Your instructions: From the line that contains "you can still find" to the last line of the entries, write each line out exactly; include both ends and nothing else.

Saved entries:
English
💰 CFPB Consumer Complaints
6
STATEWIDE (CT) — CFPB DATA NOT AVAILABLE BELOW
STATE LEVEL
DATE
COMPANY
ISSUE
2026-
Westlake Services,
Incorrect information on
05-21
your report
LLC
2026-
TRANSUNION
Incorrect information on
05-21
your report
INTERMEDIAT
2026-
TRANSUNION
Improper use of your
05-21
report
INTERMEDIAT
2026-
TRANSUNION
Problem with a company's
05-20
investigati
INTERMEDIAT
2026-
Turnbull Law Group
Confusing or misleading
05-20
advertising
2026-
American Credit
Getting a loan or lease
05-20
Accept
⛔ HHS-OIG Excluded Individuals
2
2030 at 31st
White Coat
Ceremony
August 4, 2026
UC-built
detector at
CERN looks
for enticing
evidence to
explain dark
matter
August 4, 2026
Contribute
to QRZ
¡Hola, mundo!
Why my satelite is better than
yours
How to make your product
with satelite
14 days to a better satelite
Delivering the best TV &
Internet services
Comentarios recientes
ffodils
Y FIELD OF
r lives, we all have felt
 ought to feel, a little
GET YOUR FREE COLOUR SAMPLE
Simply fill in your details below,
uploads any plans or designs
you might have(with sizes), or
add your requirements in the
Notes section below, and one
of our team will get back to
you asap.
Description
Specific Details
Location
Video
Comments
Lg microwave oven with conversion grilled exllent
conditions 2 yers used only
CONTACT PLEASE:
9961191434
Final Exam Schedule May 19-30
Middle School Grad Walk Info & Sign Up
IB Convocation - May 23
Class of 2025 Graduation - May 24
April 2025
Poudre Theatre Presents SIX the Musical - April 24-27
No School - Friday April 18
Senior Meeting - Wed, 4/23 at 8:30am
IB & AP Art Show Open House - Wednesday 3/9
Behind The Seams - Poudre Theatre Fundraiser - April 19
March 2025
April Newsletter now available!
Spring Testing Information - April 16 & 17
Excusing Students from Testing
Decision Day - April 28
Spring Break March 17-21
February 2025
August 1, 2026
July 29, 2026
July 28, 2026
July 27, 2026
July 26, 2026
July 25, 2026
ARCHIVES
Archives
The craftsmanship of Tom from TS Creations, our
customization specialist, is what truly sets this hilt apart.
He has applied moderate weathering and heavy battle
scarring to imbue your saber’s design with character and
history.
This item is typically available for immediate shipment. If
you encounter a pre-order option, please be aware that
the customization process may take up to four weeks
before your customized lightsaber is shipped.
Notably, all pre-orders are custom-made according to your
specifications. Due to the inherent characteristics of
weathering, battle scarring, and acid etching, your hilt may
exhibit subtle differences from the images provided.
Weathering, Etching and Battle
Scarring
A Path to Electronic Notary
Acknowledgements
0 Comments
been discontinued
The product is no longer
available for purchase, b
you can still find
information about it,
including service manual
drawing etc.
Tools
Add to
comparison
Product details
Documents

Written answer:
you can still find
information about it,
including service manual
drawing etc.
Tools
Add to
comparison
Product details
Documents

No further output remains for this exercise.